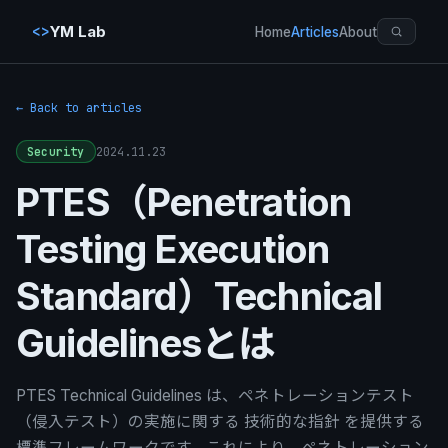
<>
YM Lab
Home
Articles
About
← Back to articles
2024.11.23
Security
PTES（Penetration
Testing Execution
Standard）Technical
Guidelinesとは
PTES Technical Guidelines は、ペネトレーションテスト
（侵入テスト）の実施に関する 技術的な指針 を提供する
標準フレームワークです。これにより、ペネトレーション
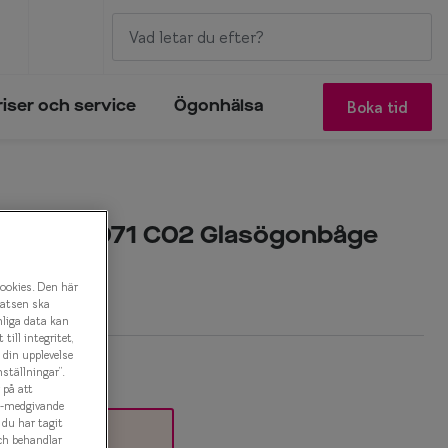
Boka tid
riser och service
Ögonhälsa
orm 0IY1071 C02 Glasögonbåge
r
cookies. Den här
latsen ska
nliga data kan
ill integritet,
a din upplevelse
ställningar”.
 på att
es-medgivande
t du har tagit
ch behandlar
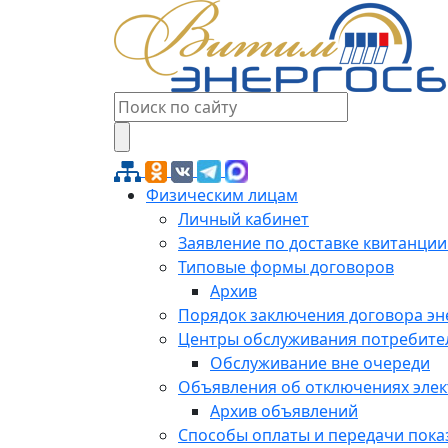
Физическим лицам
Личный кабинет
Заявление по доставке квитанции
Типовые формы договоров
Архив
Порядок заключения договора э
Центры обслуживания потребите
Обслуживание вне очереди
Объявления об отключениях эле
Архив объявлений
Способы оплаты и передачи пока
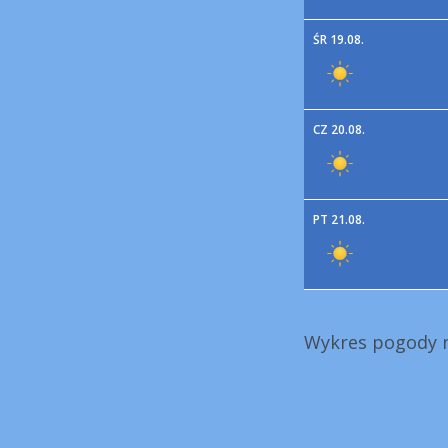
ŚR 19.08.
CZ 20.08.
PT 21.08.
Wykres pogody n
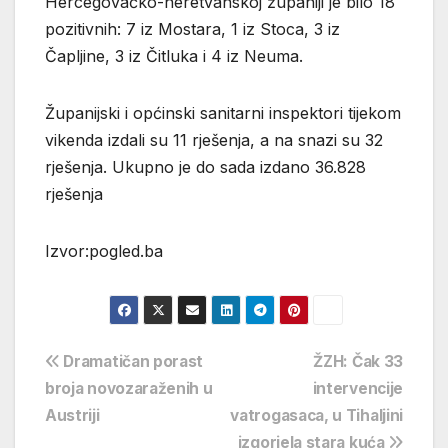
Hercegovačko-neretvanskoj županiji je bilo 18
pozitivnih: 7 iz Mostara, 1 iz Stoca, 3 iz
Čapljine, 3 iz Čitluka i 4 iz Neuma.
Županijski i općinski sanitarni inspektori tijekom
vikenda izdali su 11 rješenja, a na snazi su 32
rješenja. Ukupno je do sada izdano 36.828
rješenja
Izvor:pogled.ba
Navigacija
Dramatičan porast
ŽZH: Čak 33
broja novozaraženih u
intervencije
objava
Austriji
vatrogasaca, u Tihaljini
izgorjela stara kuća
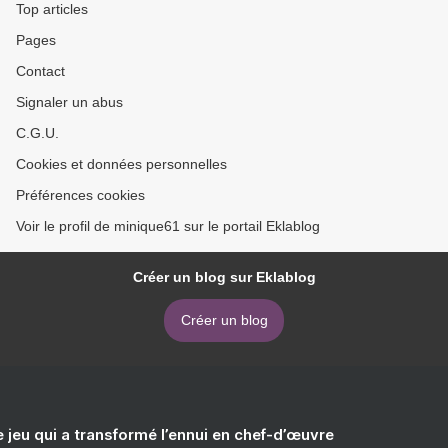
Top articles
Pages
Contact
Signaler un abus
C.G.U.
Cookies et données personnelles
Préférences cookies
Voir le profil de minique61 sur le portail Eklablog
Créer un blog sur Eklablog
Créer un blog
e jeu qui a transformé l’ennui en chef-d’œuvre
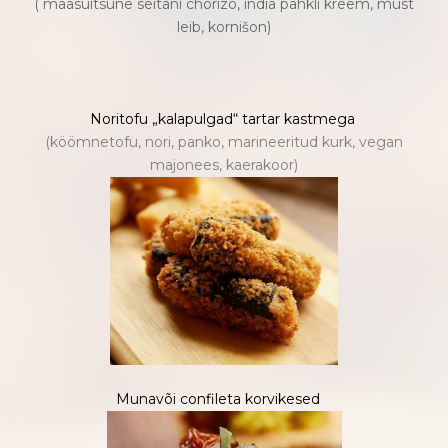
( maasuitsune seitani chorizo, india pähkli kreem, must
leib, kornišon)
Noritofu „kalapulgad“ tartar kastmega
(köömnetofu, nori, panko, marineeritud kurk, vegan
majonees, kaerakoor)
Munavõi confileta korvikesed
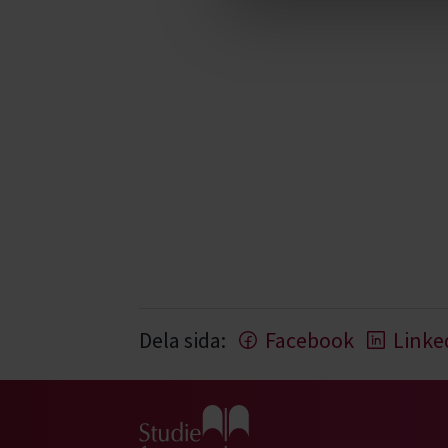
Dela sida:
Facebook
Linke
Gå till studiefrämjandets startsida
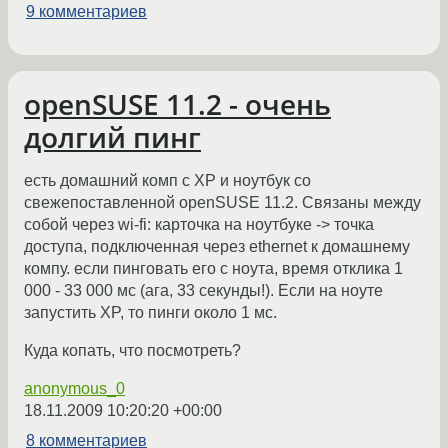
9 комментариев
openSUSE 11.2 - очень
долгий пинг
есть домашний комп с XP и ноутбук со
свежепоставленной openSUSE 11.2. Связаны между
собой через wi-fi: карточка на ноутбуке -> точка
доступа, подключенная через ethernet к домашнему
компу. если пинговать его с ноута, время отклика 1
000 - 33 000 мс (ага, 33 секунды!). Если на ноуте
запустить XP, то пинги около 1 мс.
Куда копать, что посмотреть?
anonymous_0
18.11.2009 10:20:20 +00:00
8 комментариев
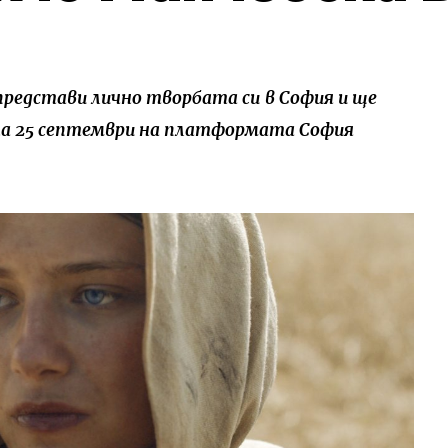
представи лично творбата си
в София и ще
на 25 септември на платформата София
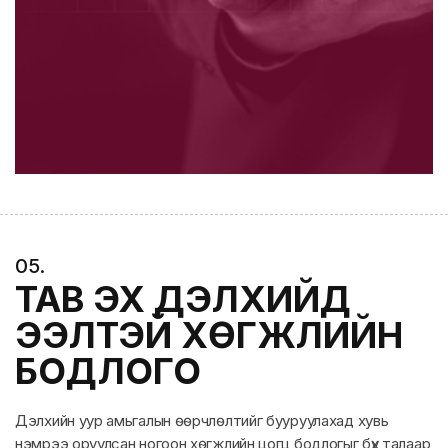
0
5
.
ТАВ ЭХ ДЭЛХИЙД
ЭЭЛТЭЙ ХӨГЖЛИЙН
БОДЛОГО
Дэлхийн уур амьгалын өөрчлөлтийг бууруулахад хувь
нэмрээ оруулсан ногоон хөгжлийн цогц бодлогыг бүх талаар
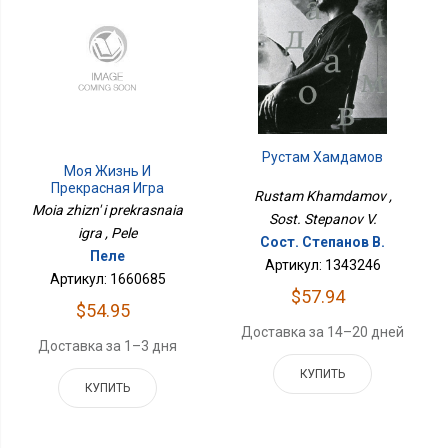
Рустам Хамдамов
Моя Жизнь И
Прекрасная Игра
Rustam Khamdamov ,
Moia zhizn' i prekrasnaia
Sost. Stepanov V.
igra , Pele
Сост. Степанов В.
Пеле
Артикул: 1343246
Артикул: 1660685
$57.94
$54.95
Доставка за 14–20 дней
Доставка за 1–3 дня
КУПИТЬ
КУПИТЬ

• **ACTIVITY**: Print the lines from the line with "000 - 33 000" to the end of the data above. Include both ends, exclude the pictures, and add nothing else.

• **EXERCISE ANSWER**:
000 - 33 000 мс (ага, 33 секунды!). Если на ноуте
запустить XP, то пинги около 1 мс.
Куда копать, что посмотреть?
anonymous_0
18.11.2009 10:20:20 +00:00
8 комментариев
представи лично творбата си
в София и ще
на 25 септември на платформата София
0
5
.
ТАВ ЭХ ДЭЛХИЙД
ЭЭЛТЭЙ ХӨГЖЛИЙН
БОДЛОГО
Дэлхийн уур амьгалын өөрчлөлтийг бууруулахад хувь
нэмрээ оруулсан ногоон хөгжлийн цогц бодлогыг бүх талаар
Рустам Хамдамов
Моя Жизнь И
Прекрасная Игра
Rustam Khamdamov ,
Moia zhizn' i prekrasnaia
Sost. Stepanov V.
igra , Pele
Сост. Степанов В.
Пеле
Артикул: 1343246
Артикул: 1660685
$57.94
$54.95
Доставка за 14–20 дней
Доставка за 1–3 дня
КУПИТЬ
КУПИТЬ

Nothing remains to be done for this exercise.